Patient Presentation to Attending
How you’d present this patient on the floor
This is a 58-year-old man with diabetes, hypertension, and hyperlipidemia presenting with 1 hour of substernal pressure that started at rest and radiates to the left arm. My main concern is acute coronary syndrome because the pain is typical, exertional symptoms are absent but the quality and associated diaphoresis/nausea are worrisome, and he has multiple CAD risk factors. On exam he’s uncomfortable but hemodynamically stable, without focal lung findings or a pulse deficit. ECG shows nonspecific ST-T changes without STEMI, and the first troponin is negative, so this is not ruled out yet. I’m less concerned for dissection or PE right now because he doesn’t have abrupt tearing pain, neuro deficits, hypoxia, or pleuritic features.
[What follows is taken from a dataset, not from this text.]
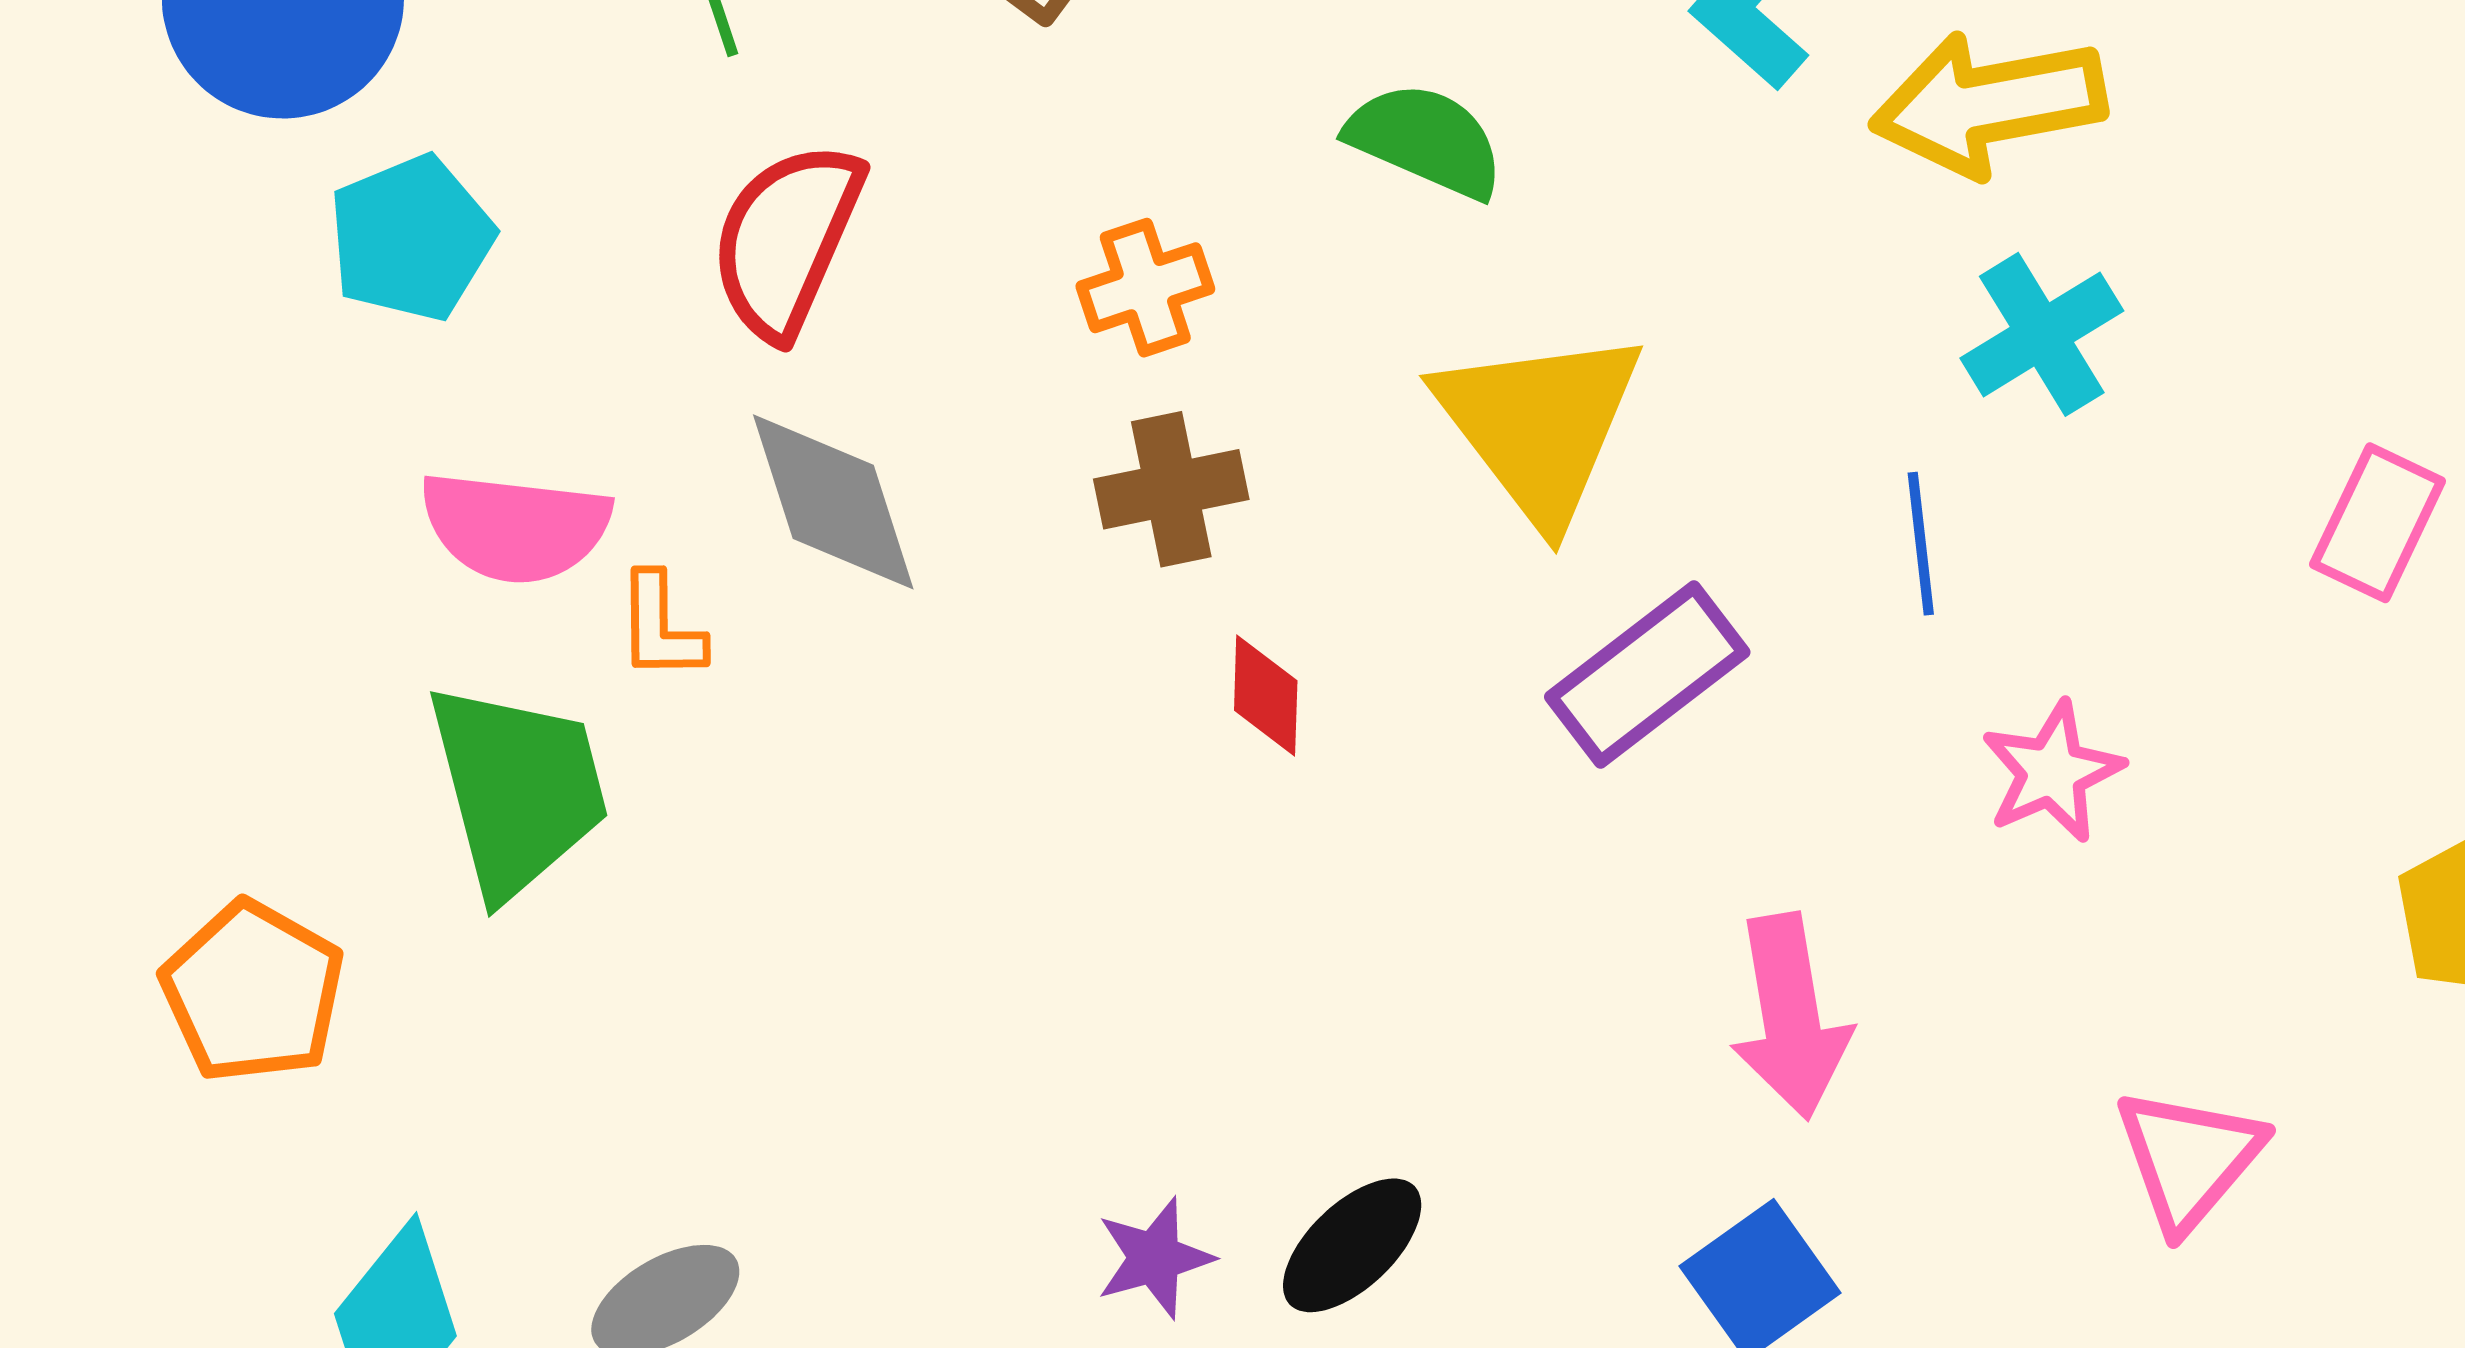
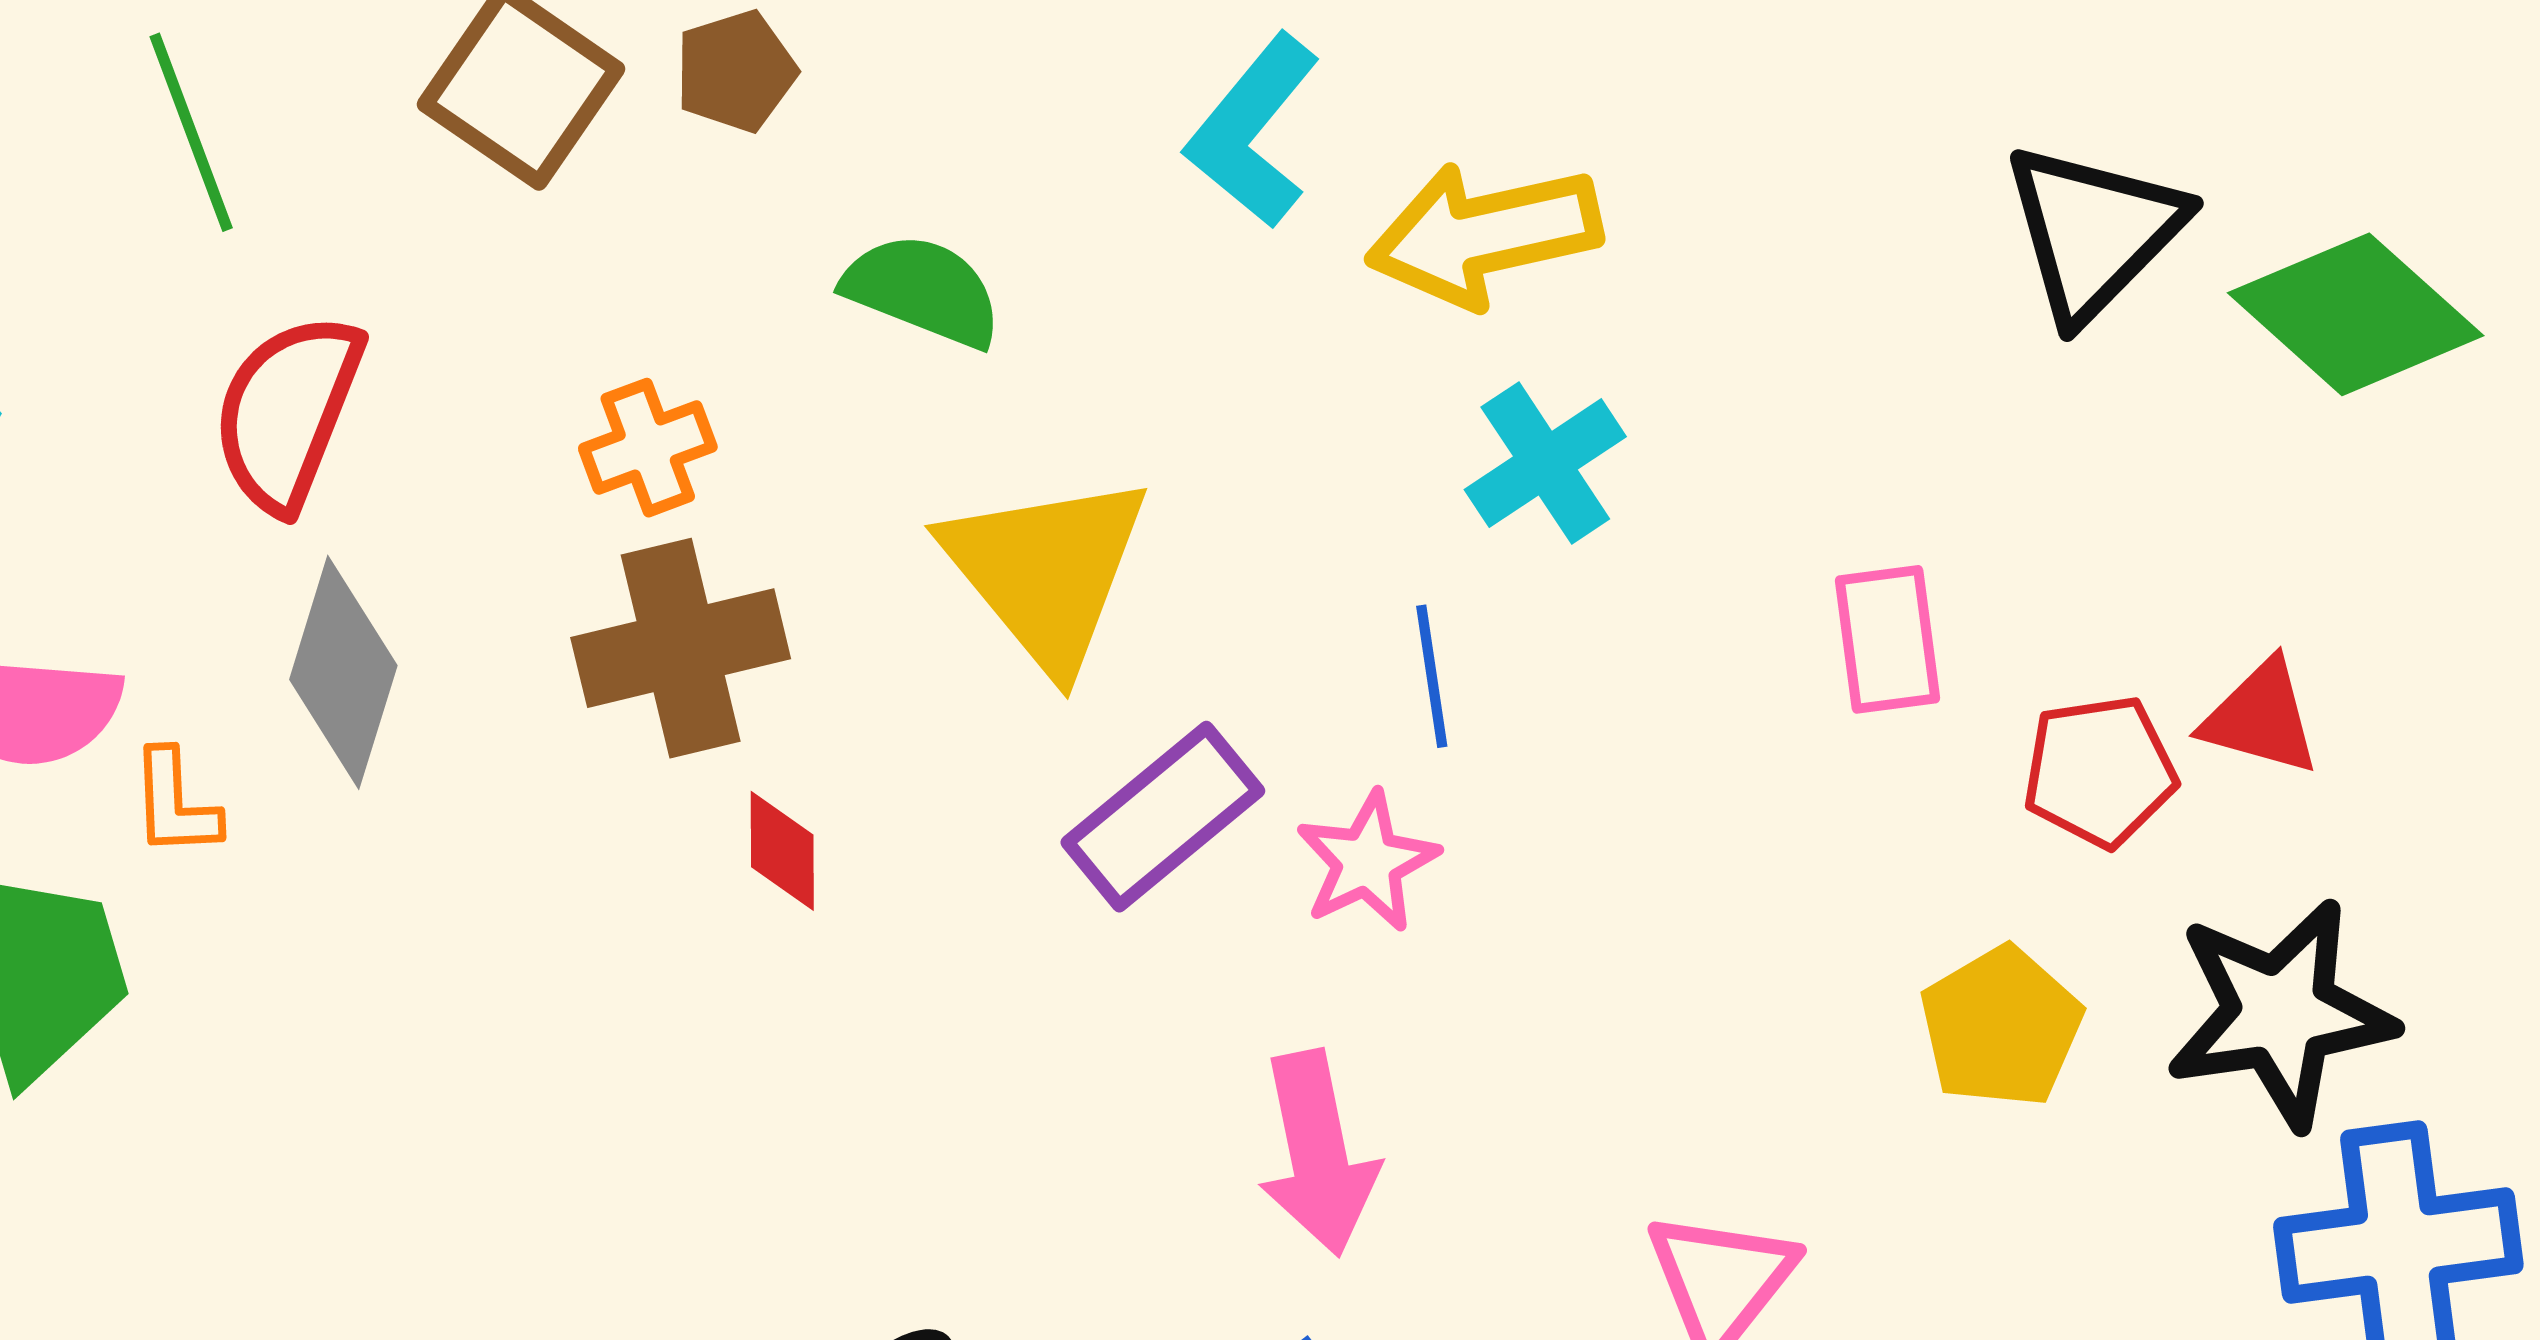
brown cross: (1171, 489) -> (681, 648), size x1.4
gray diamond: (833, 502) -> (343, 672), turned 37
pink rectangle: (2378, 523) -> (1887, 639), turned -31
pink star: (2052, 772) -> (1367, 862), moved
I’ve given aspirin, started nitroglycerin as tolerated, and I’m planning serial ECGs/troponins with observation and cardiology involvement if biomarkers or symptoms evolve.

Study Directive

  • Build a 10-minute chest pain algorithm from memory: unstable vs stable, ischemic vs non-ischemic, cardiac vs pulmonary vs vascular vs GI.
  • Practice reading 20 ECGs for chest pain patterns: STEMI, posterior MI, diffuse ischemia, pericarditis, RV strain, hyperkalemia mimics.
  • Draw a one-page “don’t anticoagulate until excluded” list for dissection mimics.
  • Review your shop’s high-sensitivity troponin pathway and know exact serial timing.